郭女史梗着脖子,不肯认罪:“臣女不知。”
姜嬷嬷冷笑一声,把凌燕和其他几个小宫女画过押的认罪书扔到郭女史脸上:“人证物证俱在,郭女史还想狡辩?”
郭女史匆匆扫了几眼认罪书,汗如雨下,手脚哆嗦,忽然猛一抬头,指着元春,咬牙切齿道:“是贾元春做的,她勾结凌燕陷害我!
我是清白的!
公主,您不要听信贾元春的谗言,臣女是冤枉的!”
郭女史纠集宫女吃酒赌钱,在考核时丢尽浓辉公主的脸面,公主早已对她失望至极,当然不会信她的话,“道容,你太看轻月影阁的名声了。
贾女史要是再倒霉一点,真中了你的算计,阖宫都会议论纷纷,说本宫的侍读女史不守宫规。
届时她们都来嘲笑本宫治下不严,你就称心如意了?难不成你陷害贾女史只是其一,还想顺便给本宫添堵?”
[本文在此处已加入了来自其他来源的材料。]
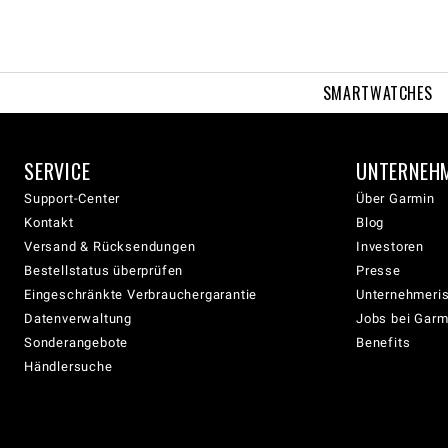
SMARTWATCHES
SERVICE
UNTERNEH
Support-Center
Über Garmin
Kontakt
Blog
Versand & Rücksendungen
Investoren
Bestellstatus überprüfen
Presse
Eingeschränkte Verbrauchergarantie
Unternehmeris
Datenverwaltung
Jobs bei Garm
Sonderangebote
Benefits
Händlersuche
郭女史涕泪横流,状似癫狂:“臣女不敢,臣女对公主的忠心,可昭日月,请公主明鉴!”
浓辉公主轻叹一口气,招手唤来几名太监:“郭女史整日郁郁寡欢,思念亲人,本宫看着不忍,传本宫的意思,许郭女史出宫奉养父母,以尽孝心,以后就不必再进宫了。”
姜嬷嬷插嘴道:“公主殿下,郭女史言语无状,应该杖责三十下,才能放她出宫。”
浓辉公主微微颔首:“就按姜嬷嬷说的办吧。”
太监们应了声喏,钳住郭女史的手臂,预备把她送出大殿。
郭女史滚在方砖地上,披头散发,哭号不止:“我不出宫,我是公主的女史!
贾元春才是罪魁祸首,我什么都没做过!”
太监们哪里容郭女史撒泼,揎拳掳袖,七手八脚抓住她的肩膀,把她按在地上,直接拖走。
元春盯着自己的绣鞋,一言不发。
喧哗之中,江女史忽然越众而出,跪在地上,沉声道:“公主殿下,此事其实和郭女史无干,都是臣女的主意。”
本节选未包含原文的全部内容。